In diesen Jahren hatte ich jedoch immer wieder Zwischenerfolge wie, dass ich sogar im 2002 noch an die Junioren WM in Bala (Wales) mitgenommen wurde (da bin ich der FAKO Abfahrt heute noch dankbar über diesen Entscheid), einigen Schweizermeistertitel in der Mannschaft und und und. Irgendwie fand ich aber nie zurück zu alter Stärke und resignierte. Ich betätigte mich in dieser Zeit als Assistenz Trainer der Junioren Nationalmannschaft und als Nachwuchsverantwortlicher des Schweizer Kanu Verbandes für die Wildwasser Abfahrt.
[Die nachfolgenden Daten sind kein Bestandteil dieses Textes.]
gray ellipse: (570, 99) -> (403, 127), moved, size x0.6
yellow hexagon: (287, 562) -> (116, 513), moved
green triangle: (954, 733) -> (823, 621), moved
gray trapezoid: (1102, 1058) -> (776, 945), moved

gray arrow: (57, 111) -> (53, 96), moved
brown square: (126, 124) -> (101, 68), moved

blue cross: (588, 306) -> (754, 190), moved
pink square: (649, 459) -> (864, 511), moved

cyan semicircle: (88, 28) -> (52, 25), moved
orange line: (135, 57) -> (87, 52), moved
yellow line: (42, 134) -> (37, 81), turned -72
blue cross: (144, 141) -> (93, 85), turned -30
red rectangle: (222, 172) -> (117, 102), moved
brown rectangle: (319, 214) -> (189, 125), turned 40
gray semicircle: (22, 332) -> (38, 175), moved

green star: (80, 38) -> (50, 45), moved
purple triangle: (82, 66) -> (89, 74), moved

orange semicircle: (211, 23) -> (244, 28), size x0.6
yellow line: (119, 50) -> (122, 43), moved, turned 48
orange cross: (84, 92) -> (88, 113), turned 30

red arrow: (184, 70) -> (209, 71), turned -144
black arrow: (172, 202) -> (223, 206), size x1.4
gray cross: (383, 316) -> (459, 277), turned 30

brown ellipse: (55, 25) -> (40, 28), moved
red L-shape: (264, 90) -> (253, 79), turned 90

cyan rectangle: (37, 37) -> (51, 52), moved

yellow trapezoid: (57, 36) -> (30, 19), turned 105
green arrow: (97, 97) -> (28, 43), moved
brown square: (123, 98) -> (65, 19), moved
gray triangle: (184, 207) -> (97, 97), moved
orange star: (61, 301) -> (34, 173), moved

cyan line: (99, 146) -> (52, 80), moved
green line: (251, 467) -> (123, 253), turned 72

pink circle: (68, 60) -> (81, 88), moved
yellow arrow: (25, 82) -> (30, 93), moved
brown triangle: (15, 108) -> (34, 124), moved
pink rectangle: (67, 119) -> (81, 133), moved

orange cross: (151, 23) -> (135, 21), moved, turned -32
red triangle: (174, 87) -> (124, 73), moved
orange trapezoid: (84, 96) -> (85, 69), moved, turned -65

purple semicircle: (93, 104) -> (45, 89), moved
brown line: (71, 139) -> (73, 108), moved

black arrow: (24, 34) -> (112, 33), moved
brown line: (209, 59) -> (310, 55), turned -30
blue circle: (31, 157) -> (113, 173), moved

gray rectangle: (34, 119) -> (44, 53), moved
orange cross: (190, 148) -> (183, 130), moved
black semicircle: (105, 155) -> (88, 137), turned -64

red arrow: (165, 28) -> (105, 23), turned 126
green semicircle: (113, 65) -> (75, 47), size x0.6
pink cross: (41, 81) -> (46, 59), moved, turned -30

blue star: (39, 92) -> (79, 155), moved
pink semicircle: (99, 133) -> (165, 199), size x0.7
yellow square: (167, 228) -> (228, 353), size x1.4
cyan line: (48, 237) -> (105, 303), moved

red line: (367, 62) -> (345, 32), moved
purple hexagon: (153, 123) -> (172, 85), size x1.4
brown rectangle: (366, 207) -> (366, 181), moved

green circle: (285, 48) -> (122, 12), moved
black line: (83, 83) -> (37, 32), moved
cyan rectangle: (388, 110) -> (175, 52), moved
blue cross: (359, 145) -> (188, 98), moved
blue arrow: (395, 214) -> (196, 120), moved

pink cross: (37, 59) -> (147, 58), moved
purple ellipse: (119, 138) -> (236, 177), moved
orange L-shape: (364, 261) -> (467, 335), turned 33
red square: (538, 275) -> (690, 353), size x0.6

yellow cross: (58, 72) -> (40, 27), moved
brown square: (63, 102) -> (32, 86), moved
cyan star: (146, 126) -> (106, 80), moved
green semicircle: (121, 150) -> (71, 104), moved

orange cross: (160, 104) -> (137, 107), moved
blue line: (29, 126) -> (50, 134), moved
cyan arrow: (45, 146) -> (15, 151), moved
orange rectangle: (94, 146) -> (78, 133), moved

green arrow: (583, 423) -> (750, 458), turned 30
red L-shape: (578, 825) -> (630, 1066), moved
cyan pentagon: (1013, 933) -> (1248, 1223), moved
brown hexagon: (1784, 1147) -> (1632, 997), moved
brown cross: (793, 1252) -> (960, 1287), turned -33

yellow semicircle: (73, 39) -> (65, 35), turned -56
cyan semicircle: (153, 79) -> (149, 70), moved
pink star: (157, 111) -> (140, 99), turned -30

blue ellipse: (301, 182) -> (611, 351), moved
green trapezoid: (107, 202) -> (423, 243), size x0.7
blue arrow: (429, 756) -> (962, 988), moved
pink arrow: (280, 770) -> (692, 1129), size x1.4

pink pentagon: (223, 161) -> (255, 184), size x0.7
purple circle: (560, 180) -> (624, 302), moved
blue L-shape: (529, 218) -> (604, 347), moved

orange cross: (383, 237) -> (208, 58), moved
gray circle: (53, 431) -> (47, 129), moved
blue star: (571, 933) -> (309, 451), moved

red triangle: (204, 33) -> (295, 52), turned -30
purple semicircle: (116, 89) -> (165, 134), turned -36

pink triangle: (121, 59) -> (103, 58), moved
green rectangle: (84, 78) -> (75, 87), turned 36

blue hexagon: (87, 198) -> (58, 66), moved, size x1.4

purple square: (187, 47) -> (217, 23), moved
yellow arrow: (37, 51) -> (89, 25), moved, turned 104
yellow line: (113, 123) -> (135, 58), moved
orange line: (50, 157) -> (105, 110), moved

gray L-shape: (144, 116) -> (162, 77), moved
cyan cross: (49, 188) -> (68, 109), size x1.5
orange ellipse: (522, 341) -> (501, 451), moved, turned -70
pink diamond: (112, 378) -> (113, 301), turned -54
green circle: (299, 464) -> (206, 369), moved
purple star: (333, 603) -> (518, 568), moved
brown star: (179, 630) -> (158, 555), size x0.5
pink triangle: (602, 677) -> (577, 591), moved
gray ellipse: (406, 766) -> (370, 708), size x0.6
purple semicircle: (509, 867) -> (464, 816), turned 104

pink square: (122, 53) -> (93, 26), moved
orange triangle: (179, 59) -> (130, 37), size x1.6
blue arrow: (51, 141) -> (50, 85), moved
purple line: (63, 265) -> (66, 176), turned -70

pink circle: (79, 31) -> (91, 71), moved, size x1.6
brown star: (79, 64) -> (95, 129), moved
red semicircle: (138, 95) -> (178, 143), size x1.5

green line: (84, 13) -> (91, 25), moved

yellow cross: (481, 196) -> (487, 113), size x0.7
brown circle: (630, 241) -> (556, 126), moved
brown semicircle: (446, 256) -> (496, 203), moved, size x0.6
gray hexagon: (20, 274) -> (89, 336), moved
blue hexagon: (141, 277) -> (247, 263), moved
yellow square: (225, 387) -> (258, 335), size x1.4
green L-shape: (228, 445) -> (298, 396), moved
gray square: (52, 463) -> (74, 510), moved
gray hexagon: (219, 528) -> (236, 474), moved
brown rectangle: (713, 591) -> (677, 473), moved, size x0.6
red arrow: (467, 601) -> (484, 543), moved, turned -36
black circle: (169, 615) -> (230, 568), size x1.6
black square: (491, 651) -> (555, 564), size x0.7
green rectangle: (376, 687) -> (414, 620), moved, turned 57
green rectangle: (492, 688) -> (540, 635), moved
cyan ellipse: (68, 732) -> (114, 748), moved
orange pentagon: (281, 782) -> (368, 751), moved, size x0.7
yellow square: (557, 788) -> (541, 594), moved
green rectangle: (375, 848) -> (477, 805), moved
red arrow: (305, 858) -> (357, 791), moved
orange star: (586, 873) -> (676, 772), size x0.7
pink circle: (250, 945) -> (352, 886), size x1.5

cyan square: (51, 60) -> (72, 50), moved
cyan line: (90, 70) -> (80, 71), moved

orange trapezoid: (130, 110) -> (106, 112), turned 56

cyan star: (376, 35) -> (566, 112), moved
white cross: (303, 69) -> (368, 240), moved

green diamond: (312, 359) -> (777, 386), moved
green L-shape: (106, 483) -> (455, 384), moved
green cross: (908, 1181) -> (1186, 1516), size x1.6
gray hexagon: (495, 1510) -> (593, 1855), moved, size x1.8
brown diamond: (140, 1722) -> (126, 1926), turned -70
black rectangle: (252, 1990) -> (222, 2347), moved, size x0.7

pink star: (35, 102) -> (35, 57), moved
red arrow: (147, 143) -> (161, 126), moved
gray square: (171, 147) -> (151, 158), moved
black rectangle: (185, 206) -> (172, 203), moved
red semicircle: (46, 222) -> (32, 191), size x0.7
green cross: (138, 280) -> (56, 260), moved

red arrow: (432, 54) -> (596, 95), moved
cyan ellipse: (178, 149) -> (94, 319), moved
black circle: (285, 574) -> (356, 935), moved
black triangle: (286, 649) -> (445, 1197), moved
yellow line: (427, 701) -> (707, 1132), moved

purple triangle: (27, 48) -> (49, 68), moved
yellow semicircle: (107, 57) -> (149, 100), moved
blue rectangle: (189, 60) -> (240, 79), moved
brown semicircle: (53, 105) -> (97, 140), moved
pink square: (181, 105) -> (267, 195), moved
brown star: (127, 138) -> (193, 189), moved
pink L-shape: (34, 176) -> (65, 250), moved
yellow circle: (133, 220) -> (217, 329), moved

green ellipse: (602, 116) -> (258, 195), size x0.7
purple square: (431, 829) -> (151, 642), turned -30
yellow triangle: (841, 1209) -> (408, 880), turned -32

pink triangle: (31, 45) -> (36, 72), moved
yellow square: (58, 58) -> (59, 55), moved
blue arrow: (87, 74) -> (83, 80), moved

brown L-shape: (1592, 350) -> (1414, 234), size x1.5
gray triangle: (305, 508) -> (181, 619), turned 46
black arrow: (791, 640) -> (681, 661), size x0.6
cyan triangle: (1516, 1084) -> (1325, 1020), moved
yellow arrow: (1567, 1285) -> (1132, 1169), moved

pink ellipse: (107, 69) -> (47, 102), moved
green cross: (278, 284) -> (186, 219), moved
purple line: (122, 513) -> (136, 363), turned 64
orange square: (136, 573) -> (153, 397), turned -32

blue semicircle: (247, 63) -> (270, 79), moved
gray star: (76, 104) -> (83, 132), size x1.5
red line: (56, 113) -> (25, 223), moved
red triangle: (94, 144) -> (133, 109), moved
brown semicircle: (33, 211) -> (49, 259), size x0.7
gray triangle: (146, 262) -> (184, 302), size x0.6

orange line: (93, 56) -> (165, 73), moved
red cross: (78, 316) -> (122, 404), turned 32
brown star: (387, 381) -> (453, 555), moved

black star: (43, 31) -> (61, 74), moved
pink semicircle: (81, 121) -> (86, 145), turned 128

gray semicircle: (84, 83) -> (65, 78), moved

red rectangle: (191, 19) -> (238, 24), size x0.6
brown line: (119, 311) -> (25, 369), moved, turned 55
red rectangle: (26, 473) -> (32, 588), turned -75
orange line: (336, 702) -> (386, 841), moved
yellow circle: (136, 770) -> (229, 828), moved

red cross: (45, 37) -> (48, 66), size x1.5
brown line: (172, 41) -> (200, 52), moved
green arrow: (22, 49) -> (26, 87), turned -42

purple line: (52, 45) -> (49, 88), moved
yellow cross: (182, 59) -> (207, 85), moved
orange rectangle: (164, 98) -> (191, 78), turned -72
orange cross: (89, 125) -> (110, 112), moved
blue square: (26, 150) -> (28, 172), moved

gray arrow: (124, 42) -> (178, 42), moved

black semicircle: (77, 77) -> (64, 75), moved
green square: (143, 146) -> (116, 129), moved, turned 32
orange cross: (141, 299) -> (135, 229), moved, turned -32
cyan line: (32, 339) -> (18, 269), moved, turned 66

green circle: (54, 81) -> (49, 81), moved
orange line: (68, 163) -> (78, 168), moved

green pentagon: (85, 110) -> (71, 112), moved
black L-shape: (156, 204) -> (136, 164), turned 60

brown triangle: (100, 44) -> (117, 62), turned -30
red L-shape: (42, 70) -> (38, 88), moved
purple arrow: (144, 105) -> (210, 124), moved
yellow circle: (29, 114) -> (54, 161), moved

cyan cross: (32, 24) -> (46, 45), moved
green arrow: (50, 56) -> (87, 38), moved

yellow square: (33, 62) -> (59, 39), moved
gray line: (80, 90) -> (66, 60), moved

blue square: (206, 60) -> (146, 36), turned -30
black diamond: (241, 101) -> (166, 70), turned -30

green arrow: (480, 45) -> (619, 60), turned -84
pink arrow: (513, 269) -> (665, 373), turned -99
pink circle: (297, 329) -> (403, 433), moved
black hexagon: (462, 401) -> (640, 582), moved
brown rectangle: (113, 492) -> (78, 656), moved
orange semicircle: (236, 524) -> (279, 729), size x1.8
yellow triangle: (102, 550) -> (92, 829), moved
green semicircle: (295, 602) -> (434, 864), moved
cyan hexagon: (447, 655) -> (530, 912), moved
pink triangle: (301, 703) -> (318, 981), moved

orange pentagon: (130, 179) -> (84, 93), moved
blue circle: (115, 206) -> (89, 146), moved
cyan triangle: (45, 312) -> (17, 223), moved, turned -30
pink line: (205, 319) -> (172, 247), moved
2007 begleitete ich die Junioren an die WM in Carolina nach meinem Abschluss für den medizinischen Masseur (wurde via Invalidenversicherung vom Schreiner zum med. Masseur umgeschult infolge der Kniebeschwerden). Gegen Schluss von diesem Trip, kam mir der Gedanke…..hey was die können kann ich schon lange und ich bin ja wieder praktisch gesund…..
Gesagt getan und ich arbeitete 1 ½ Jahre daran, reduzierte mein Arbeitspensum, professionalisierte Stück für Stück die Ernährung/Trainer/Mentalbereiche und schaffte es doch tatsächlich wieder zurück in die Nationalmannschaft.
Dies war wohl einer meiner emotionalsten Momente als ich mit der Schweizer Flagge einlaufen durfte an der EM 2009 in Italien. Ich heulte vor lauter Freude fast täglich im Hotel und genoss die Zeit mit meinem Bruder Fabio der extra vor dem definitiven Wechsel in die Kanu Regatta noch einmal mit kam um mich zu begleiten. Danke Fabio!!!!
Meine Freunde: ich hatte am Wintercup in Brugg 2002 mit Tränen im Gesicht versprochen dass ich wieder zurück komme und es schaffen werde…und da bin ich wieder!!!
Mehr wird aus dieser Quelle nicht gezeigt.